Records provided:
⁂
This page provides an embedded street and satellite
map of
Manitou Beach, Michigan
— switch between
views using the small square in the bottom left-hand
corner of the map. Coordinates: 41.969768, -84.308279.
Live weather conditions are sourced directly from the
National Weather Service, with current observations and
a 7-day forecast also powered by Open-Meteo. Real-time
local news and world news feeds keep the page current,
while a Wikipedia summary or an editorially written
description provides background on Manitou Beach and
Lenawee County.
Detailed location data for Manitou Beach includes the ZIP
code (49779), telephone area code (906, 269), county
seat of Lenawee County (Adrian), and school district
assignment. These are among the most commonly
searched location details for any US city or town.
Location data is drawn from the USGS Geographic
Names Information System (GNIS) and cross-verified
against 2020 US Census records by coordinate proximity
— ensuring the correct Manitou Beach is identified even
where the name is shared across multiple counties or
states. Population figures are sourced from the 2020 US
⁂
Task item:
Return the lines above that include the string "provides".

Written response:
This page provides an embedded street and satellite
description provides background on Manitou Beach and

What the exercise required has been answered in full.